PROBLEM TO WORK ON: Among the entries that follow, find every line with the word "button" and copy it.

(Items from a dataset)
***
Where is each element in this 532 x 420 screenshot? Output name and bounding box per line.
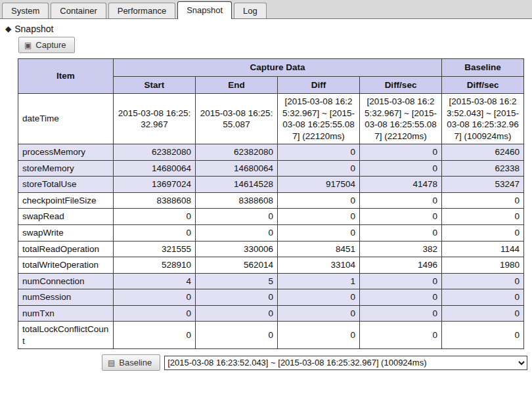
cell-value: 0: [360, 225, 442, 242]
table-header-row-1: Item Capture Data Baseline: [18, 59, 524, 77]
cell-value: 0: [360, 160, 442, 177]
cell-value: 0: [442, 305, 524, 322]
table-row: swapWrite00000: [18, 225, 524, 242]
cell-value: 0: [360, 144, 442, 161]
cell-value: 13697024: [114, 177, 196, 193]
col-header-baseline-diff-sec: Diff/sec: [442, 76, 524, 94]
table-row: storeTotalUse136970241461452891750441478…: [18, 177, 524, 193]
cell-value: 0: [114, 322, 196, 349]
cell-value: 562014: [196, 257, 278, 274]
row-item-label: storeTotalUse: [18, 177, 114, 193]
cell-value: 1980: [442, 257, 524, 274]
row-item-label: storeMemory: [18, 160, 114, 177]
cell-value: 0: [196, 305, 278, 322]
cell-value: 0: [278, 192, 360, 209]
cell-value: 33104: [278, 257, 360, 274]
tab-system[interactable]: System: [2, 3, 49, 18]
cell-value: 1: [278, 273, 360, 289]
row-item-label: swapRead: [18, 209, 114, 225]
cell-value: 0: [442, 273, 524, 289]
cell-value: 0: [278, 322, 360, 349]
cell-value: 0: [442, 289, 524, 306]
row-item-label: totalReadOperation: [18, 241, 114, 257]
cell-value: 14680064: [114, 160, 196, 177]
table-row: swapRead00000: [18, 209, 524, 225]
cell-value: 0: [360, 305, 442, 322]
cell-value: 0: [114, 209, 196, 225]
tab-log[interactable]: Log: [234, 3, 267, 18]
baseline-icon: ▤: [108, 359, 115, 367]
table-row: checkpointFileSize83886088388608000: [18, 192, 524, 209]
cell-value: 0: [114, 305, 196, 322]
table-row: totalLockConflictCount00000: [18, 322, 524, 349]
cell-value: [2015-03-08 16:25:32.967] ~ [2015-03-08 …: [360, 94, 442, 144]
tab-snapshot[interactable]: Snapshot: [177, 1, 232, 19]
cell-value: 62382080: [114, 144, 196, 161]
cell-value: 2015-03-08 16:25:32.967: [114, 94, 196, 144]
cell-value: [2015-03-08 16:23:52.043] ~ [2015-03-08 …: [442, 94, 524, 144]
tab-bar: SystemContainerPerformanceSnapshotLog: [0, 0, 532, 19]
col-header-baseline: Baseline: [442, 59, 524, 77]
row-item-label: dateTime: [18, 94, 114, 144]
cell-value: 53247: [442, 177, 524, 193]
row-item-label: processMemory: [18, 144, 114, 161]
cell-value: 0: [196, 225, 278, 242]
cell-value: 2015-03-08 16:25:55.087: [196, 94, 278, 144]
table-row: storeMemory14680064146800640062338: [18, 160, 524, 177]
col-header-capture-data: Capture Data: [114, 59, 442, 77]
table-row: numSession00000: [18, 289, 524, 306]
cell-value: 0: [114, 289, 196, 306]
cell-value: 8451: [278, 241, 360, 257]
baseline-button[interactable]: ▤ Baseline: [102, 354, 160, 371]
table-row: numTxn00000: [18, 305, 524, 322]
cell-value: 0: [442, 192, 524, 209]
cell-value: 5: [196, 273, 278, 289]
cell-value: 0: [278, 289, 360, 306]
cell-value: 14614528: [196, 177, 278, 193]
cell-value: 62382080: [196, 144, 278, 161]
capture-button[interactable]: ▣ Capture: [18, 37, 75, 53]
baseline-select[interactable]: [2015-03-08 16:23:52.043] ~ [2015-03-08 …: [164, 356, 527, 370]
cell-value: 41478: [360, 177, 442, 193]
cell-value: 0: [278, 144, 360, 161]
cell-value: 8388608: [114, 192, 196, 209]
cell-value: 0: [278, 305, 360, 322]
row-item-label: checkpointFileSize: [18, 192, 114, 209]
diamond-bullet-icon: ◆: [5, 24, 11, 33]
col-header-start: Start: [114, 76, 196, 94]
cell-value: 330006: [196, 241, 278, 257]
col-header-end: End: [196, 76, 278, 94]
cell-value: 0: [442, 225, 524, 242]
cell-value: 528910: [114, 257, 196, 274]
cell-value: 0: [196, 289, 278, 306]
capture-icon: ▣: [24, 41, 32, 49]
col-header-diff-sec: Diff/sec: [360, 76, 442, 94]
cell-value: 0: [360, 192, 442, 209]
table-row: numConnection45100: [18, 273, 524, 289]
capture-button-row: ▣ Capture: [18, 37, 532, 53]
section-heading: ◆ Snapshot: [5, 24, 532, 34]
table-row: totalWriteOperation528910562014331041496…: [18, 257, 524, 274]
col-header-diff: Diff: [278, 76, 360, 94]
cell-value: 4: [114, 273, 196, 289]
cell-value: 1144: [442, 241, 524, 257]
row-item-label: totalWriteOperation: [18, 257, 114, 274]
snapshot-table: Item Capture Data Baseline Start End Dif…: [18, 58, 524, 349]
tab-performance[interactable]: Performance: [108, 3, 175, 18]
cell-value: 62338: [442, 160, 524, 177]
cell-value: 8388608: [196, 192, 278, 209]
cell-value: 0: [360, 209, 442, 225]
section-title: Snapshot: [14, 24, 53, 34]
cell-value: 0: [360, 322, 442, 349]
tab-container[interactable]: Container: [51, 3, 106, 18]
cell-value: 917504: [278, 177, 360, 193]
capture-button-label: Capture: [35, 40, 66, 50]
snapshot-page: ◆ Snapshot ▣ Capture Item Capture Data B…: [0, 24, 532, 371]
cell-value: 0: [442, 322, 524, 349]
cell-value: 0: [278, 209, 360, 225]
cell-value: 0: [278, 160, 360, 177]
cell-value: [2015-03-08 16:25:32.967] ~ [2015-03-08 …: [278, 94, 360, 144]
cell-value: 0: [360, 289, 442, 306]
table-row: processMemory62382080623820800062460: [18, 144, 524, 161]
table-row: dateTime2015-03-08 16:25:32.9672015-03-0…: [18, 94, 524, 144]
***
SOLUTION TO THIS EXERCISE:
baseline-button[interactable]: ▤ Baseline: [102, 354, 160, 371]
capture-button[interactable]: ▣ Capture: [18, 37, 75, 53]
capture-button-row: ▣ Capture: [18, 37, 532, 53]
capture-button-label: Capture: [35, 40, 66, 50]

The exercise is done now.